Shell shareholders vote against climate activists’ net-zero plans
Royal Dutch Shell received overwhelming backing for its own energy transition strategy at its AGM today (18 May), but a shareholder resolution that would have forced accelerated climate action did not pass.
At the energy giant’s virtual meeting, 99.74% of shareholders supported its own energy transition strategy, announced back in February. The strategy, Shell claims, is aligned with reaching net-zero by 2050.
Shell’s plan targets a 65% reduction in emissions from the end-use of energy products by customers by mid-century, with forest creation and carbon credit purchases offsetting remaining emissions.
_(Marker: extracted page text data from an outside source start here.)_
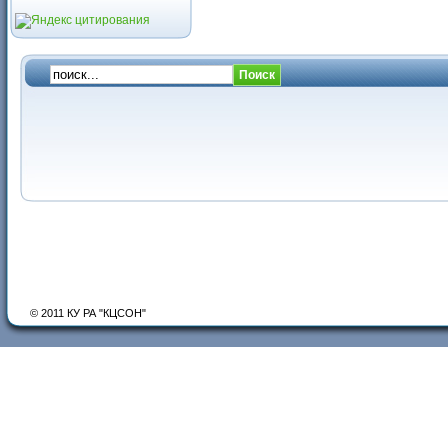
© 2011 КУ РА "КЦСОН"
Карта сайта
Публичный отчет
Отзывы и предложения
Оце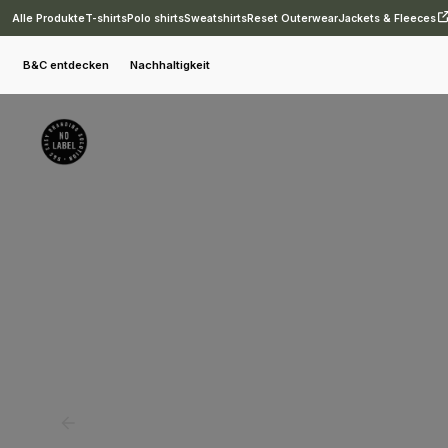
Alle Produkte
T-shirts
Polo shirts
Sweatshirts
Reset Outerwear
Jackets & Fleeces
Sweatshirts
B&C ID.
B&C ID.333 Hoodie
B&C entdecken
Nachhaltigkeit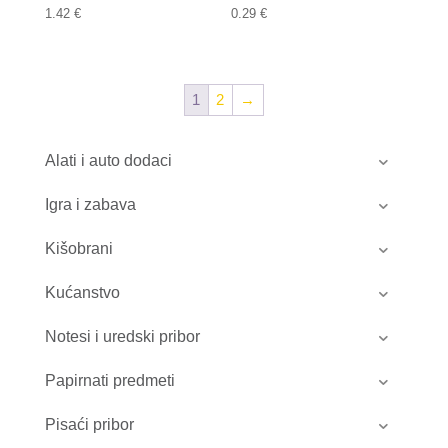
1.42
€
0.29
€
1
2
→
Alati i auto dodaci
Igra i zabava
Kišobrani
Kućanstvo
Notesi i uredski pribor
Papirnati predmeti
Pisaći pribor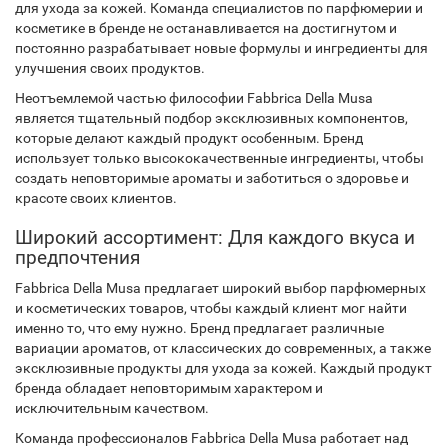
для ухода за кожей. Команда специалистов по парфюмерии и
косметике в бренде не останавливается на достигнутом и
постоянно разрабатывает новые формулы и ингредиенты для
улучшения своих продуктов.
Неотъемлемой частью философии Fabbrica Della Musa
является тщательный подбор эксклюзивных компонентов,
которые делают каждый продукт особенным. Бренд
использует только высококачественные ингредиенты, чтобы
создать неповторимые ароматы и заботиться о здоровье и
красоте своих клиентов.
Широкий ассортимент: Для каждого вкуса и
предпочтения
Fabbrica Della Musa предлагает широкий выбор парфюмерных
и косметических товаров, чтобы каждый клиент мог найти
именно то, что ему нужно. Бренд предлагает различные
вариации ароматов, от классических до современных, а также
эксклюзивные продукты для ухода за кожей. Каждый продукт
бренда обладает неповторимым характером и
исключительным качеством.
Команда профессионалов Fabbrica Della Musa работает над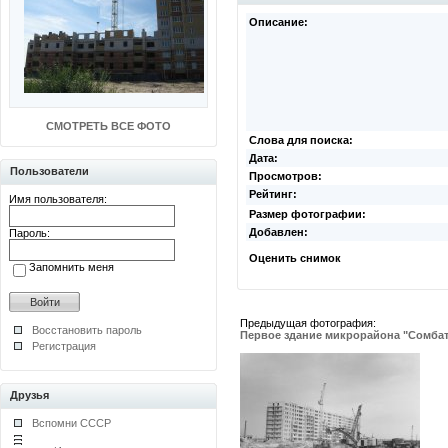
Описание:
СМОТРЕТЬ ВСЕ ФОТО
Слова для поиска:
Дата:
Пользователи
Просмотров:
Рейтинг:
Имя пользователя:
Размер фотографии:
Добавлен:
Пароль:
Оценить снимок
Запомнить меня
Предыдущая фотография:
Восстановить пароль
Первое здание микрорайона "Сомба
Регистрация
Друзья
Вспомни СССР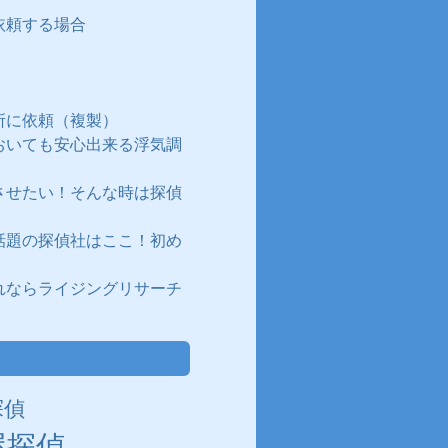
依頼する場合
所に依頼（複製）
おいても安心出来る浮気調
させたい！そんな時は探偵
話題の探偵社はここ！初め
れならライジングリサーチ
探偵
屋探偵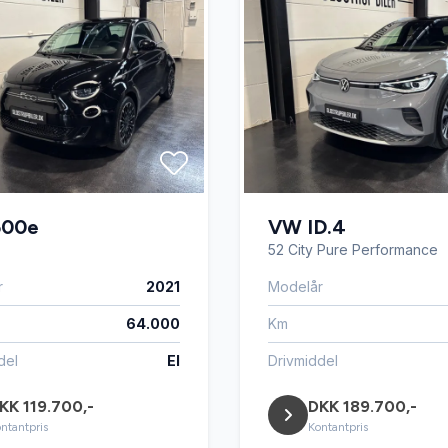
500e
VW ID.4
52 City Pure Performance
r
2021
Modelår
64.000
Km
del
El
Drivmiddel
KK 119.700,-
DKK 189.700,-
ntantpris
Kontantpris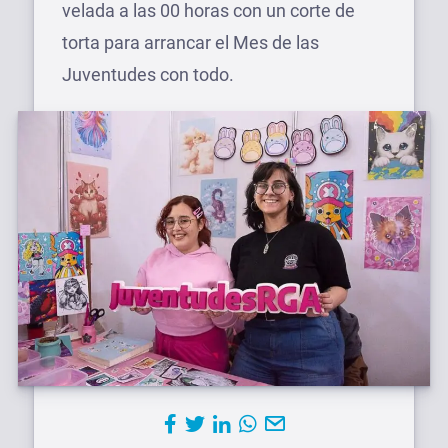
velada a las 00 horas con un corte de
torta para arrancar el Mes de las
Juventudes con todo.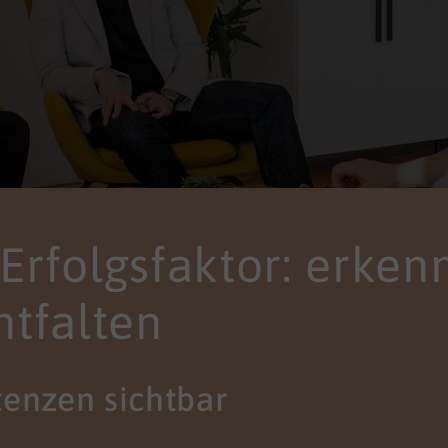
s Erfolgsfaktor: erken
ntfalten
enzen sichtbar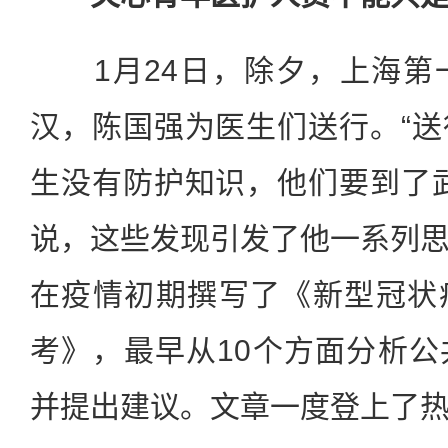
1月24日，除夕，上海第
汉，陈国强为医生们送行。“
生没有防护知识，他们要到了
说，这些发现引发了他一系列
在疫情初期撰写了《新型冠状
考》，最早从10个方面分析
并提出建议。文章一度登上了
Reducing oil and gas production forms a key facet of the plan; the firm is aiming to reduce the production of what it calls “traditional fuels” by 55% by 2030 as it scales business operations in renewable electricity, biofuels, electric vehicle charging, hydrogen and carbon capture and storage (CCS).
Unlike many other high emitting corporates, Shell has also committed to update the strategy every three years, in line with emerging climate science and with technology developments in mind.
Addressing the AGM, Shell’s chief executive Ben Van Beurden called the strategy “comprehensive”, “rigorous” and “ambitious”. Indeed, the plans have fared well in recent rankings of climate plans across the fossil fuel sector by green groups in recent times.
However, some campaigners and investors in Shell had hoped to pass stronger measures to bolster the long-term climate target. A resolution at the AGM, tabled by campaign group Follow This, would have required shell to prove that absolute emissions reductions over the coming decades are aligned with the Paris Agreement.
Specifically, the group wanted Shell to prove that it would reduce absolute emissions by 25-45% by 2030, “substantially shifting investment” away from oil and gas. Shell is still planning to allocate at least 75% of its spending to fossil fuels this decade.
“[Oil firms] have a narrative that says ‘we’ll be net-zero by 2050 so now give us space to implement a new strategy for the next ten years’ – but whether these plans will reduce emissions in the near term is unclear,” Follow This founder Mark Van Baal said.
Follow This’s resolution ultimately failed to pass. While its work has been backed by more than 6,000 shareholders across the energy sector, including Shell backers Aegon and RWC Partners, it was supported by just 30.47% of voters at the Shell AGM.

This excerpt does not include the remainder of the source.